▶ [TASK INSTRUCTIONS]: In the records below, find the line that contains "dans sa totalité". Retype that line and all the lines after it through the end, leaving out the pictures.

(Beginning of DATA TO EXAMINE)

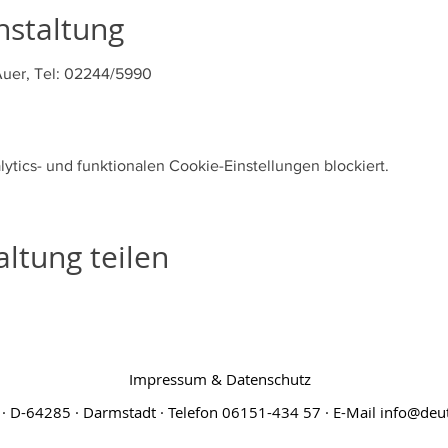
nstaltung
Auer, Tel: 02244/5990
tics- und funktionalen Cookie-Einstellungen blockiert.
ltung teilen
Impressum & Datenschutz
· D-64285 · Darmstadt · Telefon 06151-434 57 · E-Mail
info@deut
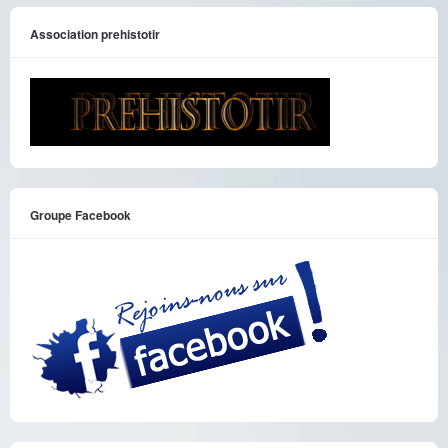
Association prehistotir
Groupe Facebook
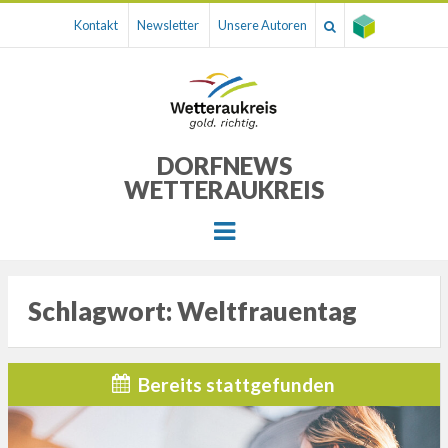
Kontakt
Newsletter
Unsere Autoren
DORFNEWS
WETTERAUKREIS
Menu
Schlagwort:
Weltfrauentag
Bereits stattgefunden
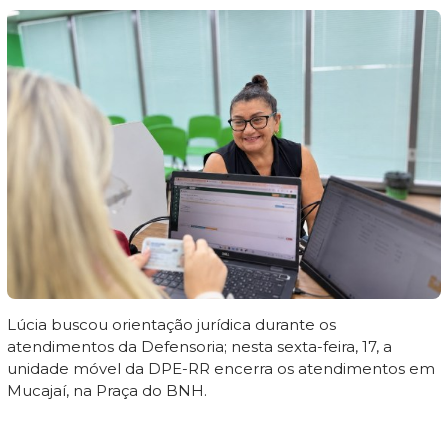
Lúcia buscou orientação jurídica durante os
atendimentos da Defensoria; nesta sexta-feira, 17, a
unidade móvel da DPE-RR encerra os atendimentos em
Mucajaí, na Praça do BNH.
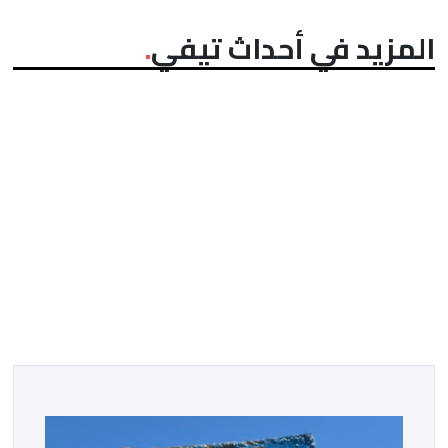
المزيد في أحداث تيفي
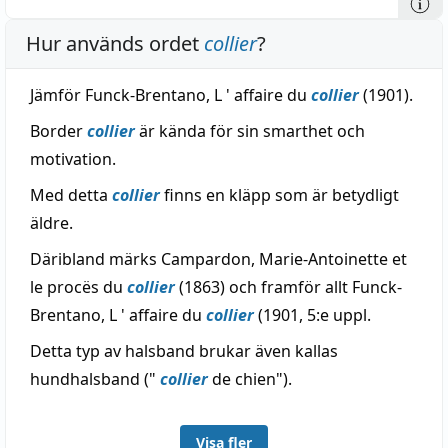
Hur används ordet
collier
?
Jämför Funck-Brentano, L ' affaire du
collier
(1901).
Border
collier
är kända för sin smarthet och
motivation.
Med detta
collier
finns en kläpp som är betydligt
äldre.
Däribland märks Campardon, Marie-Antoinette et
le procës du
collier
(1863) och framför allt Funck-
Brentano, L ' affaire du
collier
(1901, 5:e uppl.
Detta typ av halsband brukar även kallas
hundhalsband ("
collier
de chien").
Visa fler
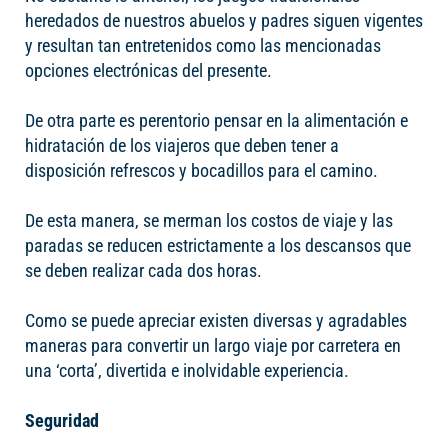
heredados de nuestros abuelos y padres siguen vigentes
y resultan tan entretenidos como las mencionadas
opciones electrónicas del presente.
De otra parte es perentorio pensar en la alimentación e
hidratación de los viajeros que deben tener a
disposición refrescos y bocadillos para el camino.
De esta manera, se merman los costos de viaje y las
paradas se reducen estrictamente a los descansos que
se deben realizar cada dos horas.
Como se puede apreciar existen diversas y agradables
maneras para convertir un largo viaje por carretera en
una ‘corta’, divertida e inolvidable experiencia.
Seguridad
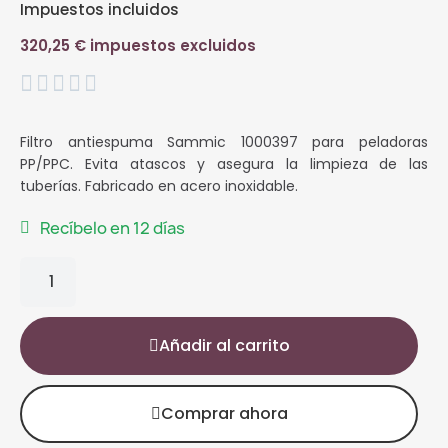
Impuestos incluidos
320,25 € impuestos excluidos





Filtro antiespuma Sammic 1000397 para peladoras
PP/PPC. Evita atascos y asegura la limpieza de las
tuberías. Fabricado en acero inoxidable.
Recíbelo en 12 días
Añadir al carrito
Comprar ahora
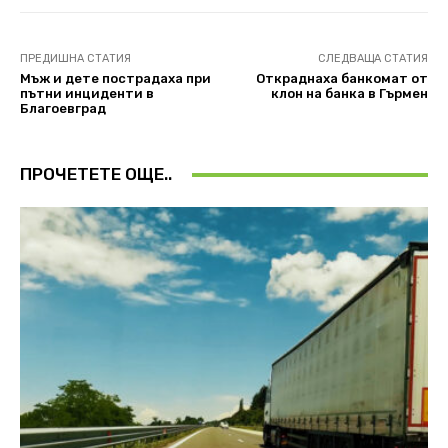
ПРЕДИШНА СТАТИЯ
СЛЕДВАЩА СТАТИЯ
Мъж и дете пострадаха при
Откраднаха банкомат от
пътни инциденти в
клон на банка в Гърмен
Благоевград
ПРОЧЕТЕТЕ ОЩЕ..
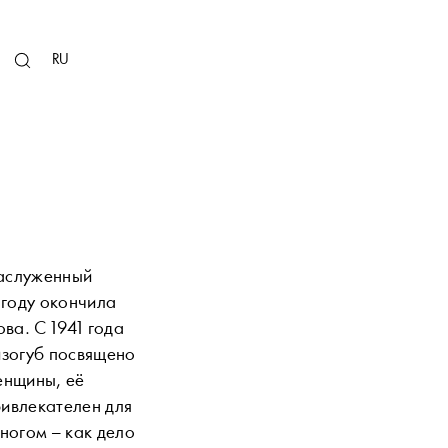
KZ
RU
EN
Заслуженный
0 году окончила
ва. С 1941 года
изогуб посвящено
енщины, её
ривлекателен для
ногом – как дело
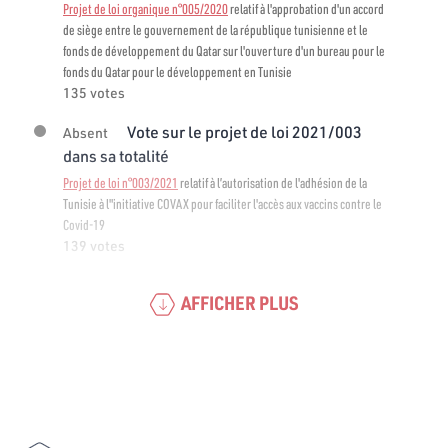
Projet de loi organique n°005/2020
relatif à l'approbation d'un accord
de siège entre le gouvernement de la république tunisienne et le
fonds de développement du Qatar sur l'ouverture d'un bureau pour le
fonds du Qatar pour le développement en Tunisie
135 votes
Vote sur le projet de loi 2021/003
Absent
dans sa totalité
Projet de loi n°003/2021
relatif à l’autorisation de l'adhésion de la
Tunisie à l"initiative COVAX pour faciliter l'accès aux vaccins contre le
Covid-19
139 votes
AFFICHER PLUS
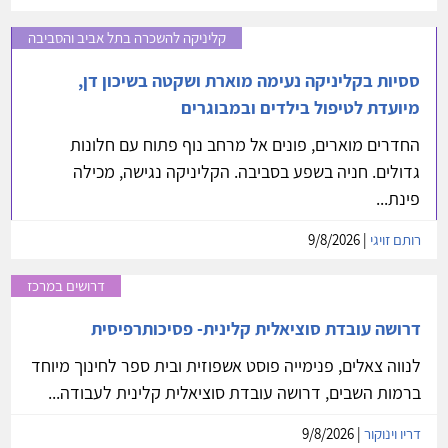
קליניקה להשכרה בתל אביב והסביבה
ססיות בקליניקה נעימה מוארת ושקטה בשיכון דן,
מיועדת לטיפול בילדים ובמבוגרים
החדרים מוארים, פונים אל מרחב נוף פתוח עם חלונות
גדולים. חניה בשפע בסביבה. הקליניקה נגישה, מכילה
פינת...
רותם זויגי
| 9/8/2026
דרושים במרכז
דרושה עובדת סוציאלית קלינית- פסיכותרפיסית
לנווה צאלים, פנימייה פוסט אשפוזית ובית ספר לחינוך מיוחד
ברמות השבים, דרושה עובדת סוציאלית קלינית לעבודה...
דריו וינוקור
| 9/8/2026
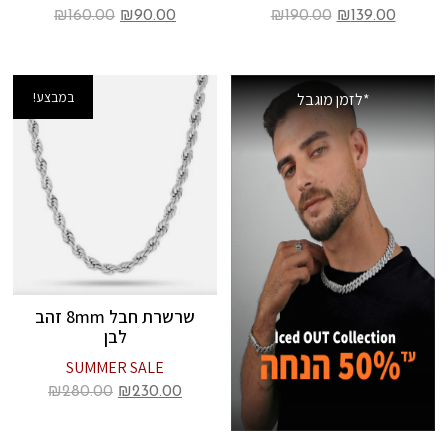
₪
160.00
₪
90.00
₪
190.00
₪
139.00
במבצע!
*לזמן מוגבל
שרשרת חבל 8mm זהב
לבן
SUMMER SALE
₪
280.00
₪
230.00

(End of DATA TO EXAMINE)

▶ [EXPECTED OUTPUT]:
dans sa totalité
Projet de loi n°003/2021
relatif à l’autorisation de l'adhésion de la
Tunisie à l"initiative COVAX pour faciliter l'accès aux vaccins contre le
Covid-19
139 votes
AFFICHER PLUS
קליניקה להשכרה בתל אביב והסביבה
ססיות בקליניקה נעימה מוארת ושקטה בשיכון דן,
מיועדת לטיפול בילדים ובמבוגרים
החדרים מוארים, פונים אל מרחב נוף פתוח עם חלונות
גדולים. חניה בשפע בסביבה. הקליניקה נגישה, מכילה
פינת...
רותם זויגי
| 9/8/2026
דרושים במרכז
דרושה עובדת סוציאלית קלינית- פסיכותרפיסית
לנווה צאלים, פנימייה פוסט אשפוזית ובית ספר לחינוך מיוחד
ברמות השבים, דרושה עובדת סוציאלית קלינית לעבודה...
דריו וינוקור
| 9/8/2026
₪
160.00
₪
90.00
₪
190.00
₪
139.00
במבצע!
*לזמן מוגבל
שרשרת חבל 8mm זהב
לבן
SUMMER SALE
₪
280.00
₪
230.00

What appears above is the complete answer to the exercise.